When it comes to the world of strategy RPGS, few properties can touch Disgaea. However, with a history spanning over a decade, there are some expectations to live up to. As the eleventh game in the series (including handheld re-releases), Disgaea 5: Alliance of Vengeance was a chance for developer Nippon Ichi Software to build on a strong foundation. Unfortunately for us gamers, avoidable issues such as falling into SRPG tropes make it hard to stomach at times. Despite that, those moments of frustration are met with strong gameplay, rewarding battles, and fun, quirky elements that only Disgaea can provide.

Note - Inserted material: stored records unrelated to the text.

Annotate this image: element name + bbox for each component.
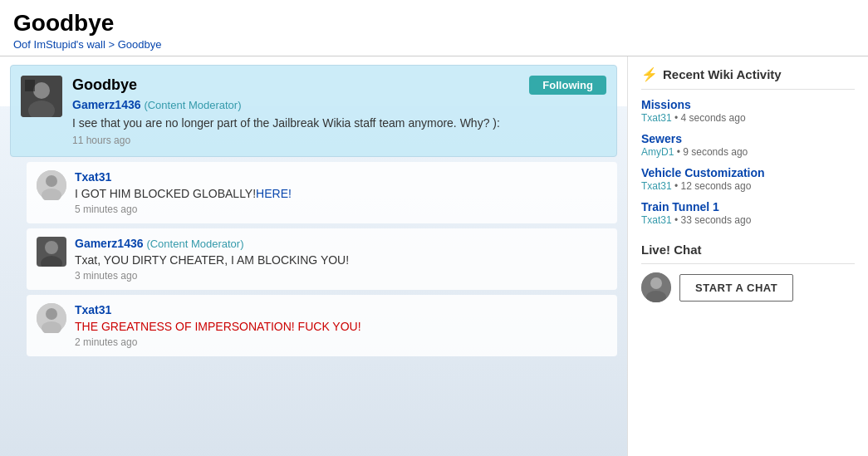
main-post-author-role: (Content Moderator) <box>144 99 241 111</box>
reply-body-0: Txat31 I GOT HIM BLOCKED GLOBALLY!HERE! … <box>75 170 607 215</box>
activity-meta-1: AmyD1 • 9 seconds ago <box>641 146 855 158</box>
activity-link-3[interactable]: Train Tunnel 1 <box>641 200 855 213</box>
reply-text-red-2: THE GREATNESS OF IMPERSONATION! FUCK YOU… <box>75 320 361 333</box>
activity-item-2: Vehicle Customization Txat31 • 12 second… <box>641 166 855 192</box>
reply-body-1: Gamerz1436 (Content Moderator) Txat, YOU… <box>75 237 607 282</box>
reply-avatar-2 <box>37 303 66 333</box>
reply-text-0: I GOT HIM BLOCKED GLOBALLY!HERE! <box>75 187 607 200</box>
svg-point-8 <box>45 241 58 254</box>
svg-rect-3 <box>25 80 35 91</box>
main-post-author[interactable]: Gamerz1436 <box>72 98 141 111</box>
reply-card-0: Txat31 I GOT HIM BLOCKED GLOBALLY!HERE! … <box>27 162 617 223</box>
live-chat-heading: Live! Chat <box>641 243 855 264</box>
svg-point-1 <box>33 82 50 99</box>
live-chat-label: Live! Chat <box>641 243 702 257</box>
activity-user-2: Txat31 <box>641 180 672 192</box>
activity-meta-2: Txat31 • 12 seconds ago <box>641 180 855 192</box>
main-post-author-line: Gamerz1436 (Content Moderator) <box>72 98 606 111</box>
reply-avatar-0 <box>37 170 66 200</box>
reply-inner-0: Txat31 I GOT HIM BLOCKED GLOBALLY!HERE! … <box>37 170 607 215</box>
page-header: Goodbye Oof ImStupid's wall > Goodbye <box>0 0 868 56</box>
activity-link-2[interactable]: Vehicle Customization <box>641 166 855 179</box>
reply-text-2: THE GREATNESS OF IMPERSONATION! FUCK YOU… <box>75 320 607 333</box>
live-chat-inner: START A CHAT <box>641 272 855 302</box>
reply-author-1[interactable]: Gamerz1436 <box>75 237 144 250</box>
reply-time-1: 3 minutes ago <box>75 270 607 282</box>
activity-time-0: • 4 seconds ago <box>674 112 746 124</box>
activity-time-1: • 9 seconds ago <box>677 146 748 158</box>
activity-meta-3: Txat31 • 33 seconds ago <box>641 214 855 226</box>
reply-text-1: Txat, YOU DIRTY CHEATER, I AM BLOCKING Y… <box>75 253 607 267</box>
main-post-inner: Goodbye Following Gamerz1436 (Content Mo… <box>21 76 606 146</box>
activity-user-3: Txat31 <box>641 214 672 226</box>
reply-time-2: 2 minutes ago <box>75 336 607 348</box>
page-title: Goodbye <box>13 10 855 37</box>
reply-card-1: Gamerz1436 (Content Moderator) Txat, YOU… <box>27 228 617 290</box>
recent-activity-section: ⚡ Recent Wiki Activity Missions Txat31 •… <box>641 66 855 226</box>
start-chat-button[interactable]: START A CHAT <box>679 274 793 302</box>
activity-link-0[interactable]: Missions <box>641 98 855 111</box>
main-post-avatar <box>21 76 62 117</box>
reply-text-normal-0: I GOT HIM BLOCKED GLOBALLY! <box>75 187 256 200</box>
main-content: Goodbye Following Gamerz1436 (Content Mo… <box>0 56 627 456</box>
page-wrapper: Goodbye Oof ImStupid's wall > Goodbye <box>0 0 868 456</box>
main-post-text: I see that you are no longer part of the… <box>72 116 606 130</box>
post-card-title: Goodbye <box>72 76 137 94</box>
post-header-row: Goodbye Following <box>72 76 606 95</box>
svg-point-14 <box>650 277 662 289</box>
reply-time-0: 5 minutes ago <box>75 203 607 215</box>
svg-point-11 <box>46 308 57 320</box>
reply-body-2: Txat31 THE GREATNESS OF IMPERSONATION! F… <box>75 303 607 348</box>
breadcrumb-separator: > <box>108 38 115 51</box>
reply-author-0[interactable]: Txat31 <box>75 170 111 184</box>
reply-avatar-1 <box>37 237 66 267</box>
activity-item-1: Sewers AmyD1 • 9 seconds ago <box>641 132 855 158</box>
sidebar: ⚡ Recent Wiki Activity Missions Txat31 •… <box>627 56 868 456</box>
breadcrumb: Oof ImStupid's wall > Goodbye <box>13 38 855 51</box>
main-post-card: Goodbye Following Gamerz1436 (Content Mo… <box>10 65 617 157</box>
activity-item-0: Missions Txat31 • 4 seconds ago <box>641 98 855 124</box>
activity-link-1[interactable]: Sewers <box>641 132 855 145</box>
reply-inner-1: Gamerz1436 (Content Moderator) Txat, YOU… <box>37 237 607 282</box>
following-button[interactable]: Following <box>529 76 606 95</box>
reply-text-link-0[interactable]: HERE! <box>256 187 292 200</box>
reply-role-1: (Content Moderator) <box>146 238 243 250</box>
activity-meta-0: Txat31 • 4 seconds ago <box>641 112 855 124</box>
live-chat-section: Live! Chat START A CHAT <box>641 243 855 302</box>
activity-user-0: Txat31 <box>641 112 672 124</box>
recent-activity-label: Recent Wiki Activity <box>663 67 782 81</box>
activity-time-2: • 12 seconds ago <box>674 180 751 192</box>
main-post-time: 11 hours ago <box>72 135 606 146</box>
activity-time-3: • 33 seconds ago <box>674 214 751 226</box>
content-area: Goodbye Following Gamerz1436 (Content Mo… <box>0 56 868 456</box>
recent-activity-heading: ⚡ Recent Wiki Activity <box>641 66 855 90</box>
chat-user-avatar <box>641 272 671 302</box>
reply-card-2: Txat31 THE GREATNESS OF IMPERSONATION! F… <box>27 295 617 356</box>
activity-icon: ⚡ <box>641 66 658 82</box>
breadcrumb-wall-link[interactable]: Oof ImStupid's wall <box>13 38 105 51</box>
breadcrumb-current: Goodbye <box>118 38 162 51</box>
activity-user-1: AmyD1 <box>641 146 674 158</box>
reply-inner-2: Txat31 THE GREATNESS OF IMPERSONATION! F… <box>37 303 607 348</box>
reply-author-2[interactable]: Txat31 <box>75 303 111 316</box>
svg-point-5 <box>46 175 57 187</box>
activity-item-3: Train Tunnel 1 Txat31 • 33 seconds ago <box>641 200 855 226</box>
main-post-body: Goodbye Following Gamerz1436 (Content Mo… <box>72 76 606 146</box>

The game takes place in a war-torn universe where Netherworlds constantly fall to the growing emperor Void Dark. Much like another intergalactic war story, an underground rebellion formed to stop him. Leading this resistance is the over-privileged princess, Seraphina, whose only motivation is to avoid an arranged marriage with Void Dark. But since she is of royal blood, her battle knowledge is less than desirable. That’s where Killia, the introverted warrior motivated by revenge, enters the fold. Their relationship is heavily inspired by Han Solo and Princess Leia, but is written in such a way that they both come across as annoying instead of endearing. Killia seems more like a stereotypical “cool guy loner” while Seraphina is an entitled princess who desperately wants Killia to love her. Their voice acting doesn’t help the situation at all, either. Killia was some of the worst I’ve heard this decade. None of the voices for the supporting cast actually fit the character models, which is a shame because I was a fan of the game’s aesthetic. It uses 2D sprites on a 3D plane, which it makes for an interesting style with its anime-inspired visuals. Unfortunately, nothing feels in-sync because the acting just doesn’t fit.
Despite that, the style works very well for battles. The field is always easy to see and it gives a good perspective of the grid you’re playing on. The battle system itself is extremely satisfying and rewarding. Characters can grow an attachment to weapons and progressively improve with that type. To add to that, the more a character uses a special attack, the better he gets with it. There’s also a rage meter that fills up and gives any character more powerful attacks and less resistances, and you can throw party members to cover more turf. You can blow through each stage fairly easily, but the game rewards sound tactics. During a fight, players can try to fill their bonus gauge (it’s never really explained how) to unlock extra items, some of which are only accessible through this feature. It makes every battle feel a little more significant, even if they don’t really have much at stake. It is a feat that’s very much needed because there’s a lot of filler.
Each planet has multiple stages that you access through your hub. Before each stage, there’s a run-in with some local hoodlums, and a fight ensues. The only issue here is that so many of these confrontations feel unnecessary and do nothing to progress the story, and there are only so many times you can plough through the same character models before it becomes uninteresting. That being said, mini-bosses add enough variety to help combat the tedium. Quite a few are inspired by famous pro wrestlers, which I appreciate as a long-time wrestling fan. There was a Hulk Hogan knock-off that used his classic catch phrases like “What ya gonna do brother, dude, Jack” and a Rock-inspired boss who referred to himself as “the great one” and called me a “jabroni.” It was actually hilarious to see.
Outside of battle though, there’s not much to do. You can spend your spoils on new party characters that are completely customizable from class to stats, and there’s a shop, but your hub doesn’t offer much aside from that. If anything, it makes the game feel disjointed and directionless. Going from your floating space station to each planet makes sense, but it really makes the downtime in the game feel so far away from the action.
At its best, Disgaea 5: Alliance of Vengeance is charming. At its worst, it’s very tedious. Unfortunately, its lack of flow and terrible voice acting really hurt any momentum the game picks up from the fun and rewarding parts of the game. If you’re a fan of the series, you’ll probably enjoy this because it’s just like any other Disgaea title. If you’re new to the franchise, you can probably find something better to spend your money on.